Jonathan Franciuc of Bothell pleaded guilty in King County Superior Court to one count of filing a false insurance claim, a gross misdemeanor. He was sentenced to serve 30 days in a community work program, 12 months of probation and to pay $500 in victim assessment fees. Officials charged Franciuc after an investigation by Kreidler’s CIU. 

According to the investigation, Franciuc purchased a State Farm insurance policy for his 2005 Volvo V70 on Feb. 8, 2017. On Feb. 15, he filed a claim for damage to the car after he collided with a highway divider. The investigation showed the collision occurred on Feb. 4, four days before Franciuc bought the policy. State Farm paid Franciuc $6,785 for the total loss of his vehicle and a rental car, which he paid back in May 2017 when he withdrew the claim. State Farm referred the case to Kreidler’s CIU.

Three people were charged in Snohomish County Court in connection with separate insurance fraud investigations.


Yandeh Nyang was charged with first-degree attempted theft in connection with an auto insurance claim. According to the investigation, Nyang purchased insurance from GEICO for her 2010 Chevrolet Equinox on Oct. 11, 2017 and filed a claim two days later for more than $8,000 in damage to the vehicle from an engine fire. Records show that Nyang called 911 on Oct. 10 – the day before she purchased insurance – and firefighters responded to her Everett apartment complex to extinguish the fire. GEICO denied the claim and referred the case to Kreidler’s CIU.

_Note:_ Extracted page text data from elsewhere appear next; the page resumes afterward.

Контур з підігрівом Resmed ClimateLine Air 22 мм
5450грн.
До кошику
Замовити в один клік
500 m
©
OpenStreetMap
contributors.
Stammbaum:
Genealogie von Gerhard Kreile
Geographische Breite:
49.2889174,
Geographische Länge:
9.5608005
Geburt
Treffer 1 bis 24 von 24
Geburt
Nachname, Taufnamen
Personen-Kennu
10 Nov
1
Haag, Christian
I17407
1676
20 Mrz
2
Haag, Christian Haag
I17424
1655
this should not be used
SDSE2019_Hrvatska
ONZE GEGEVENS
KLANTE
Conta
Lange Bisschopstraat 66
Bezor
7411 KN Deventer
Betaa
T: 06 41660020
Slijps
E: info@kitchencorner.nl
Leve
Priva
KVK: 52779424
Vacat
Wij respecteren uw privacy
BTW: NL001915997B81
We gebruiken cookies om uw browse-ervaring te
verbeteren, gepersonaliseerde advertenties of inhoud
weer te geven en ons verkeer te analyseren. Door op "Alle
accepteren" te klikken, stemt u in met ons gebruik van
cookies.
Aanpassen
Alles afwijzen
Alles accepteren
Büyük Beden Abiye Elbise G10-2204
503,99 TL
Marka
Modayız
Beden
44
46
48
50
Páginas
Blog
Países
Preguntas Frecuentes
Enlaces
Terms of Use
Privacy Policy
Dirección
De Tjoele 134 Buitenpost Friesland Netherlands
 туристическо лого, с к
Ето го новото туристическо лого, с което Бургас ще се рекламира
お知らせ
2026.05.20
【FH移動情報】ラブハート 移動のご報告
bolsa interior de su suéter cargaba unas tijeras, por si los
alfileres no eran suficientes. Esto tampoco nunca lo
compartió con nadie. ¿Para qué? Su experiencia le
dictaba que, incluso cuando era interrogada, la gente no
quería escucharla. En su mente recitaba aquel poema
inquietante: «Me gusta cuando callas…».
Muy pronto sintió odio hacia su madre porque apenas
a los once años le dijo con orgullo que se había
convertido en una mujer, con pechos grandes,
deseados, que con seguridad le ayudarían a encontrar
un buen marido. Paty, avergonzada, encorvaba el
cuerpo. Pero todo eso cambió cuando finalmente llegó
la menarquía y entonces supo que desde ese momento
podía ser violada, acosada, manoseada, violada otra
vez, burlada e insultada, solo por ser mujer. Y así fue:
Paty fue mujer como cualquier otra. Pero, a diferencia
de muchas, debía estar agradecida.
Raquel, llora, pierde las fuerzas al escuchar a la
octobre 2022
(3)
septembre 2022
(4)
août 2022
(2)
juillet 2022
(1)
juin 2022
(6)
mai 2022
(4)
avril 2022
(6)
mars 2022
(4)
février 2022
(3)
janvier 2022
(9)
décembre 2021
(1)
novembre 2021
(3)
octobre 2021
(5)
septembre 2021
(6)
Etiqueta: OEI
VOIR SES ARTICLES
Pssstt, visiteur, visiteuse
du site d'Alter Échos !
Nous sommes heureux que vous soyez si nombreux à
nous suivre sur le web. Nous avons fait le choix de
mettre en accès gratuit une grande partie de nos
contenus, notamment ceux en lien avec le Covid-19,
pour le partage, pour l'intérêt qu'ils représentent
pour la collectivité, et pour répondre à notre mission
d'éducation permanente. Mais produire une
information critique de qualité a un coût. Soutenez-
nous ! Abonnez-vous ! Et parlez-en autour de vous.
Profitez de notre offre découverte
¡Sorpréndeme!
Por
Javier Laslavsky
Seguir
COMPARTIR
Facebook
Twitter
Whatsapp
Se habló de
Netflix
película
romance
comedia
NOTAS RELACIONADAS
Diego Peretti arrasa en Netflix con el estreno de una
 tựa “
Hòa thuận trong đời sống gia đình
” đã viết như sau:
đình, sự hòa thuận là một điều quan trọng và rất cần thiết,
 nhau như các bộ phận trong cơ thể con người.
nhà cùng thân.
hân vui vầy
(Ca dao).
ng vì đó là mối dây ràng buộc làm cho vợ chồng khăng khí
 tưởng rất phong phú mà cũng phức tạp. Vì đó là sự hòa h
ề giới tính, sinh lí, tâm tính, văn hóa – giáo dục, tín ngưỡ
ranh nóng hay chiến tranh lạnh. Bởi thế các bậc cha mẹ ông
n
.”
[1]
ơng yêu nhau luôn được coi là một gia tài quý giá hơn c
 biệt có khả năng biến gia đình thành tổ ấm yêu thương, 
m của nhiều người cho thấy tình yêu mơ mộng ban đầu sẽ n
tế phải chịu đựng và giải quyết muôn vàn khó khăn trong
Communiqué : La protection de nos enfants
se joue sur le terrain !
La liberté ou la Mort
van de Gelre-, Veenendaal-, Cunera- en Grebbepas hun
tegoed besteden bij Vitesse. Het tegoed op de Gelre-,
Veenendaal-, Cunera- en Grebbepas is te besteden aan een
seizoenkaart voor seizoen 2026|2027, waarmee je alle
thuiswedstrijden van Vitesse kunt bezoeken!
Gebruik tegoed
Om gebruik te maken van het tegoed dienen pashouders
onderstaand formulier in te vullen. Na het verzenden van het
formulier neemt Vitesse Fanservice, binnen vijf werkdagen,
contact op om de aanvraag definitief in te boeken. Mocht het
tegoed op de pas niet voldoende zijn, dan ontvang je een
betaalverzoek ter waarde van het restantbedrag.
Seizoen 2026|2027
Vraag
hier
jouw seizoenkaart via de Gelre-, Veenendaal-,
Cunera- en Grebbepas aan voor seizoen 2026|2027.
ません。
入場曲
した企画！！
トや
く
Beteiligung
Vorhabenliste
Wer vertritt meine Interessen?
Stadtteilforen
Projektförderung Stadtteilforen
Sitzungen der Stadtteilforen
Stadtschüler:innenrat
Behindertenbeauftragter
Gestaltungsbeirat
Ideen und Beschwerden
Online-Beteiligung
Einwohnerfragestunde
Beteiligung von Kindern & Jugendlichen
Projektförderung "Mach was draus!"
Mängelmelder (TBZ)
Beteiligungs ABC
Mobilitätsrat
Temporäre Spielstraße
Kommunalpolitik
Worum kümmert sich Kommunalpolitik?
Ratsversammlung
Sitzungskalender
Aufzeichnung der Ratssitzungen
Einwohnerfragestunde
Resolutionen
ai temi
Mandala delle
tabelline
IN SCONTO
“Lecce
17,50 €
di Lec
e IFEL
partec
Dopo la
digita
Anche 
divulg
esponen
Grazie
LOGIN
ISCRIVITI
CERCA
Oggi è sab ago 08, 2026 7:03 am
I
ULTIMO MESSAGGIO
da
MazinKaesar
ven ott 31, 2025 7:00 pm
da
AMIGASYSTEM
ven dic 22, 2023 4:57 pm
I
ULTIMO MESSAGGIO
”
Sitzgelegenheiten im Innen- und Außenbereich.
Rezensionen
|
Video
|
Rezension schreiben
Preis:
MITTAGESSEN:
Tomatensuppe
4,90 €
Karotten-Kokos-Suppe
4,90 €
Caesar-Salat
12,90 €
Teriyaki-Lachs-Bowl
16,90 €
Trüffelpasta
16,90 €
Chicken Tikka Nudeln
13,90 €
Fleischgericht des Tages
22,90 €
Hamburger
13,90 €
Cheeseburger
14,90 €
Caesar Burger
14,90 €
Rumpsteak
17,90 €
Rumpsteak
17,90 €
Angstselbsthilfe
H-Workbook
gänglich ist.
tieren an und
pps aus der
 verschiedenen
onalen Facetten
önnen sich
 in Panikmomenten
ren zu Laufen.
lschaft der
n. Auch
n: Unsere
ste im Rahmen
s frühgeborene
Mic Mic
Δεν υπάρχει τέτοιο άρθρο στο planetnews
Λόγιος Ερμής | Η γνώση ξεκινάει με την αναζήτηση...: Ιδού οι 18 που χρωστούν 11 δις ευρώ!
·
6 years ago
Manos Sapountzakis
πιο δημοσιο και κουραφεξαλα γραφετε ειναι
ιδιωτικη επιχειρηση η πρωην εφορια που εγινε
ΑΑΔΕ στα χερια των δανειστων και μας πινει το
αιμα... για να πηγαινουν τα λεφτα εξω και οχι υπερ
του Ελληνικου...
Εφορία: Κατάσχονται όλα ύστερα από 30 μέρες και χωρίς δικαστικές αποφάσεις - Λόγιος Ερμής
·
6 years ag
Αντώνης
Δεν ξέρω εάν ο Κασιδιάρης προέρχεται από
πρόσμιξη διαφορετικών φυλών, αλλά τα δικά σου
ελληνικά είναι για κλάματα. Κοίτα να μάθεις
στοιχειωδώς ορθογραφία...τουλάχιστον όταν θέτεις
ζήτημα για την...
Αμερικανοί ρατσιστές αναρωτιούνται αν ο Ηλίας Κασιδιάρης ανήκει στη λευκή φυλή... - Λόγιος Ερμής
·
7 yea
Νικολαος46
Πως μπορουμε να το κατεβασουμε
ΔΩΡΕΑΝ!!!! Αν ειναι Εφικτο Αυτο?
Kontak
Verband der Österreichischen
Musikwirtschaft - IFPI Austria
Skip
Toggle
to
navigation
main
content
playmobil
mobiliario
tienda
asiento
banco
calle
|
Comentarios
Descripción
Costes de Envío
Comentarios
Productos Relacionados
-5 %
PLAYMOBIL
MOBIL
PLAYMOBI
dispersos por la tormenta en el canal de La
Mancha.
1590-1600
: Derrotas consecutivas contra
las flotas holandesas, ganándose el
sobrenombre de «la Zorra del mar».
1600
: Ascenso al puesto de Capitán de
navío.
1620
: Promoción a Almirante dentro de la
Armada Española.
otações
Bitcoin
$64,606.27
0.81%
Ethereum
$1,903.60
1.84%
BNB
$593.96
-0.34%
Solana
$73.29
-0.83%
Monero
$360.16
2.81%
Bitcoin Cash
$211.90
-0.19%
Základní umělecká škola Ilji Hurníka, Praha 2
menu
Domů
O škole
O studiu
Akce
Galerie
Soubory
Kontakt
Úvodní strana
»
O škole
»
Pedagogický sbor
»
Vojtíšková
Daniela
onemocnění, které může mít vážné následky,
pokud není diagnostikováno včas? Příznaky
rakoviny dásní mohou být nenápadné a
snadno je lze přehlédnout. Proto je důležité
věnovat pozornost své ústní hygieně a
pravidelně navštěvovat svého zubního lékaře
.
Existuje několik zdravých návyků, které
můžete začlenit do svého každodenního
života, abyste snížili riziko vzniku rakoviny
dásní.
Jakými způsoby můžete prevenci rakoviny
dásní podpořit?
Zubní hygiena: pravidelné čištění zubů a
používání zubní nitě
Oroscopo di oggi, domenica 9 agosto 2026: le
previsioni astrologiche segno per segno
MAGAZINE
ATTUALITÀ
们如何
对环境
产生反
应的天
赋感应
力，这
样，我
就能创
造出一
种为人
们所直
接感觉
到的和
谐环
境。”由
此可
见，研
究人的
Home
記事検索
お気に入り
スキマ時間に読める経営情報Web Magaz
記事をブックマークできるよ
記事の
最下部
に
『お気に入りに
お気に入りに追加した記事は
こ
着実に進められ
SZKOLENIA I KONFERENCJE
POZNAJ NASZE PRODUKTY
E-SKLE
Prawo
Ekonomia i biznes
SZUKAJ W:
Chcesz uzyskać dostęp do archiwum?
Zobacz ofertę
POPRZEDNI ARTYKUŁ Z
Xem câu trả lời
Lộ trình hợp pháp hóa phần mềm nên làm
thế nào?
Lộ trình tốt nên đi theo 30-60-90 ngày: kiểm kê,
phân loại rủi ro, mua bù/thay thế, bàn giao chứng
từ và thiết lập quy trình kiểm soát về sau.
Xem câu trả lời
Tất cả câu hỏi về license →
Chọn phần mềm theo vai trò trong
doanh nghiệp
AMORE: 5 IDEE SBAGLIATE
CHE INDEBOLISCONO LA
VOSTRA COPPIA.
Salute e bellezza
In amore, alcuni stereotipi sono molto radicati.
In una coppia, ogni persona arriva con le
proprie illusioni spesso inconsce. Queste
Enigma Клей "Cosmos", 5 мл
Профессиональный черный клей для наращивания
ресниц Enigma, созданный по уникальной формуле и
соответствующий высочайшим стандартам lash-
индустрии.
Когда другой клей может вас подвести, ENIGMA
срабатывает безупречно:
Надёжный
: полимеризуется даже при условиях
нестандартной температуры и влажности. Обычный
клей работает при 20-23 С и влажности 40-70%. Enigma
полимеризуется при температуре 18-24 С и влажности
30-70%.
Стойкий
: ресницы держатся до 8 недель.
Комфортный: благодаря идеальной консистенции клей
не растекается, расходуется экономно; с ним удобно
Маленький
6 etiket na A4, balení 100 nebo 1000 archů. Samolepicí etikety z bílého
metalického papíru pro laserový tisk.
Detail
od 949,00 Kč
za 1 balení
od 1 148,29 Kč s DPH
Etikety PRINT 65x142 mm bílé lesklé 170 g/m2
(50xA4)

Alicia Juma was charged with filing a false insurance claim related to an auto collision. According to the investigation, Juma purchased insurance on her Volvo XC90 at 6 p.m. on Dec. 17, 2016 from Kemper Insurance. Four days later, she filed a claim for a collision that she said happened Dec. 18 in Bothell when she struck an unoccupied parked car. Kemper determined the car to be a total loss, valued at more than $5,839. However, Kemper found police records that show the collision happened at 1 a.m. on Dec. 17, before Juma bought the insurance policy. Kemper denied the claim and referred the case to Kreidler’s CIU.


Kristin Wright was charged with filing a false insurance claim on her renter’s policy. According to the investigation, Wright reported a burglary at her Everett apartment in March 2017. She filed a claim of more than $8,600 with American Bankers Insurance Co. for stolen items including a mountain bike, two helmets, two crates of wine and some tools. Wright provided a receipt for the bike showing she bought it in December 2016 for $7,000. The bike store told the insurer’s investigator that the details on the receipt were wrong, and the model of bike listed on the receipt was not available for sale until January 2017. American Bankers concluded the receipt was falsified, denied the claim and referred the case to Kreidler’s CIU. 

Kreidler’s CIU investigates insurance fraud and works with Washington State Patrol and state and local prosecutors on criminal cases. Insurance fraud costs the average family $400 to $700 per year in increased premiums. Insurance companies are required by law to report fraud to the commissioner.  

Consumers can report suspected insurance fraud on the insurance commissioner’s website.